While he seems to be a perfect candidate on paper, Buttigieg is also challenging stereotypes by tying his being gay to his Anglican faith. In a recent speech in Washington, Buttigieg said that his marriage to his husband Chasten and his belief in God are inextricably linked.
"Being married to Chasten has made me a better human being — because it has made me more compassionate, more understanding, more self-aware and more decent," Buttigieg said. "My marriage to Chasten has made me a better man and yes, Mr. Vice President, it has moved me closer to God."
Earlier in the speech, Buttigieg elaborated on his own struggles with accepting his sexuality and reconciling it with his faith.

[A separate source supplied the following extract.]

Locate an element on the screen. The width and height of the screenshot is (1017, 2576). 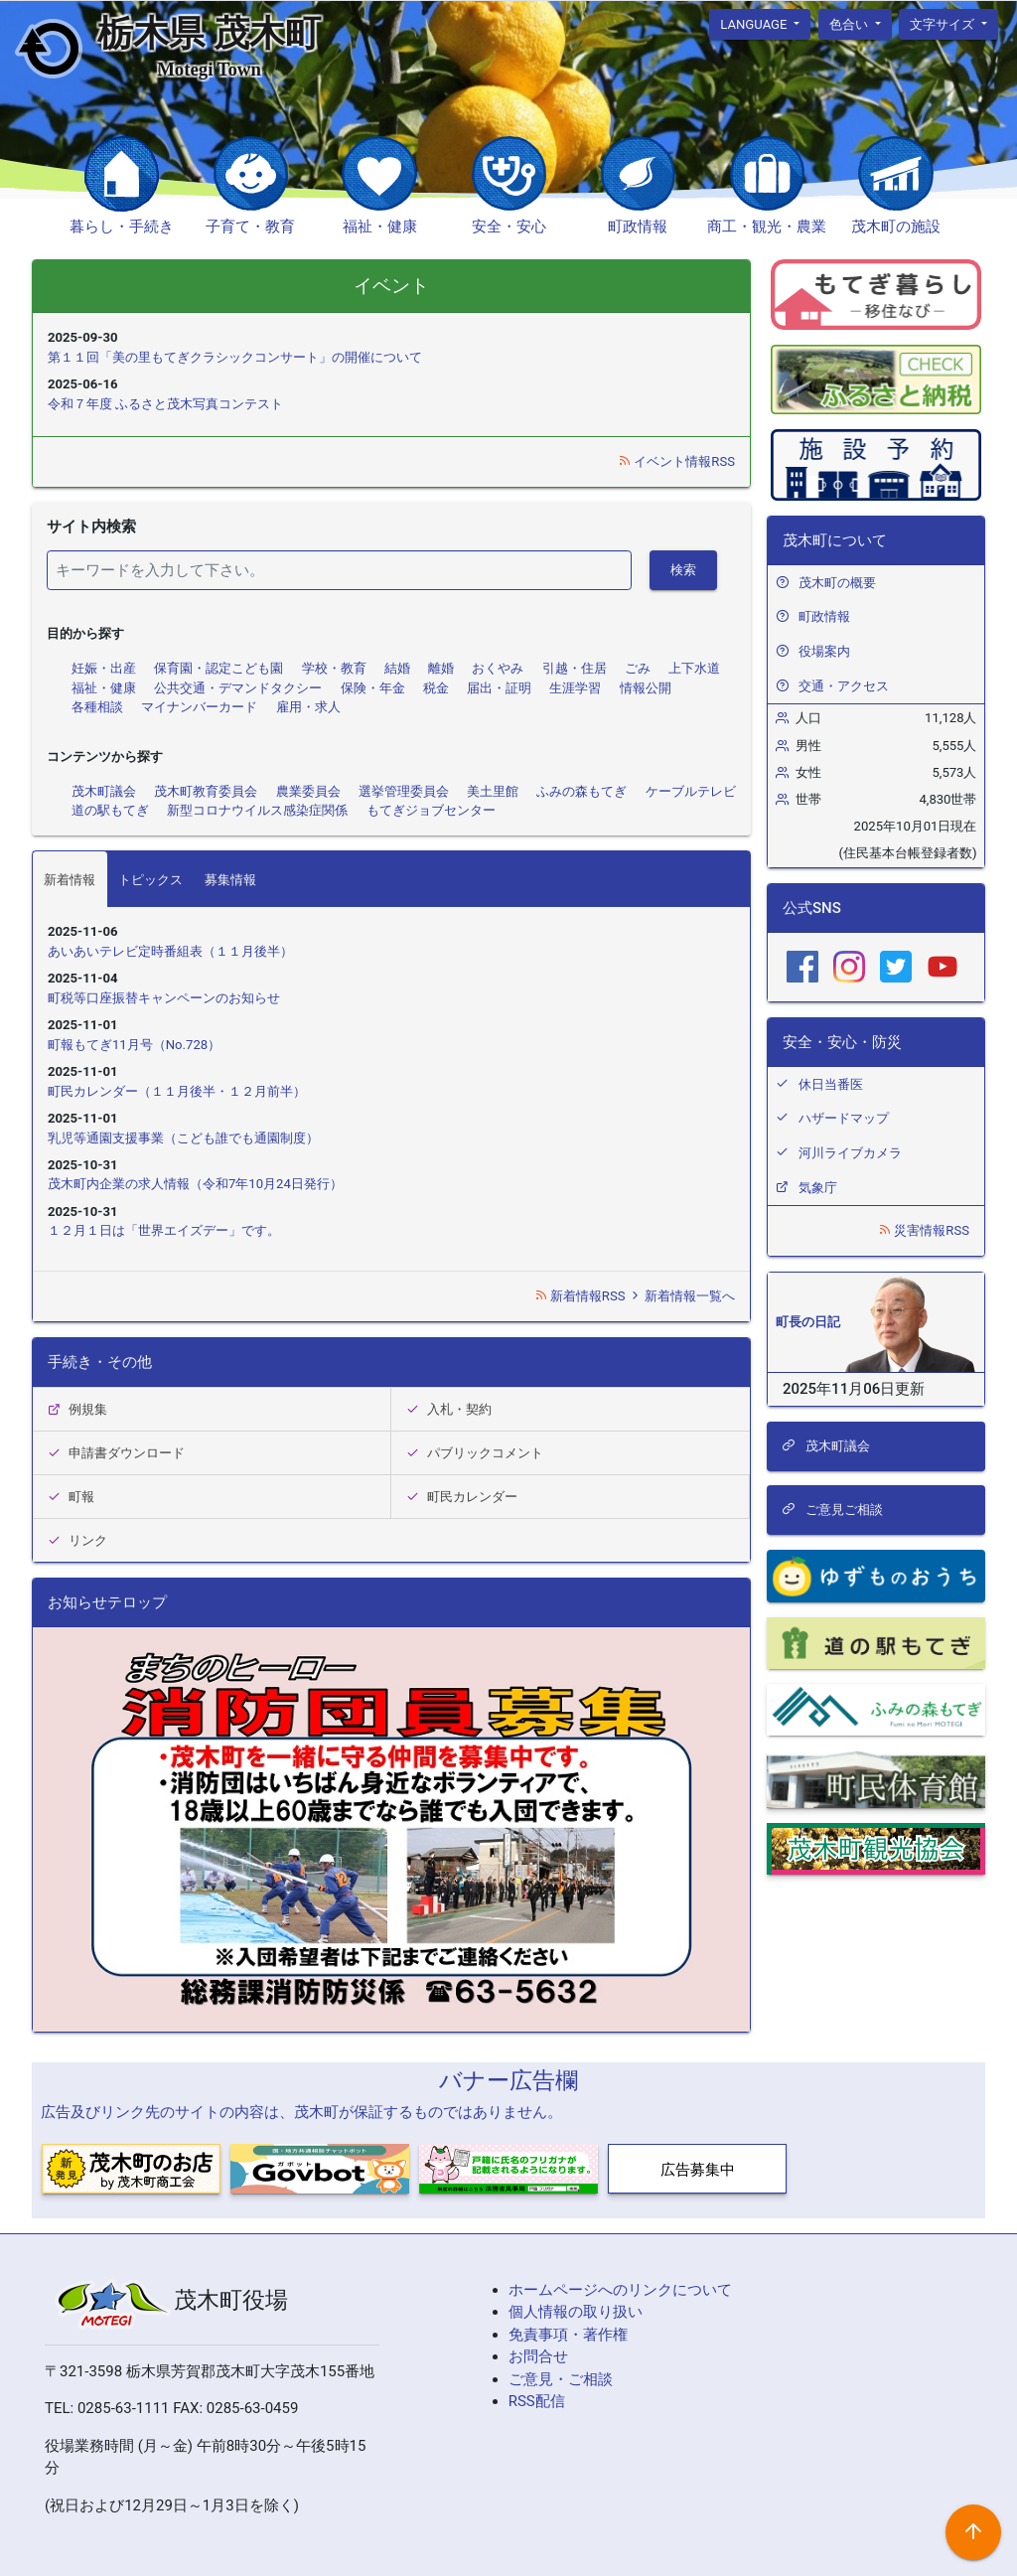
引越・住居 is located at coordinates (574, 668).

"If me being gay was a choice, it was a choice that was made far, far above my pay grade," he said. "And that's the thing I wish the Mike Pences of the world would understand — that if you've got a problem with who I am, your problem is not with me. Your quarrel, sir, is with my creator."
Those jabs at Vice President Mike Pence, who has a documented record of being anti-LGBT rights, adds a level of nuance that has been absent from the culture wars in years past. By entwining his Christian faith with his being gay, Buttigieg has opened a new channel for religious conservatives and freedom-of-choice liberals to talk about God, family and homosexuality.

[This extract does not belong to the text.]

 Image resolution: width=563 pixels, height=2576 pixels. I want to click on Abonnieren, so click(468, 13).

Buttigieg's youth also makes him stand out, particularly against Bernie Sanders and Joe Biden, who are both in their late 70s. Buttigieg is 37, and if elected, he would be the youngest person to ever become president.
"He is able to help bridge the divide of intergenerational angst by being able to showcase that millennials aren't the supposed entitled and lazy persona [as] many Baby Boomers have characterized millennials and Gen Y," Michael Lemocks, a Buttigieg supporter from Georgetown, S.C., said.
Buttigieg has benefited from a very generous publicity feedback loop this spring: the more he appeared, the more he was talked about. The more he was talked about, the more media attention he received. In a field in which almost 20 Democrats have announced official presidential campaigns, going from relative obscurity to top-tier candidate is impressive.
"He has had this very savvy strategy of putting himself out there to really anybody who wanted to pay attention," Melanie Mason, a political reporter for the LA Times, said during her newspaper's Festival of Books. "Now, when people want to talk to me about the campaign, almost always they want to talk about Mayor Pete."
Teaching primary voters to pronounce his name was just the beginning. Now that his campaign has evolved into its next iteration, Buttigieg's immediate challenge will be to maintain his momentum and keep the media's spotlight on himself until the Democrats' first televised debate in June.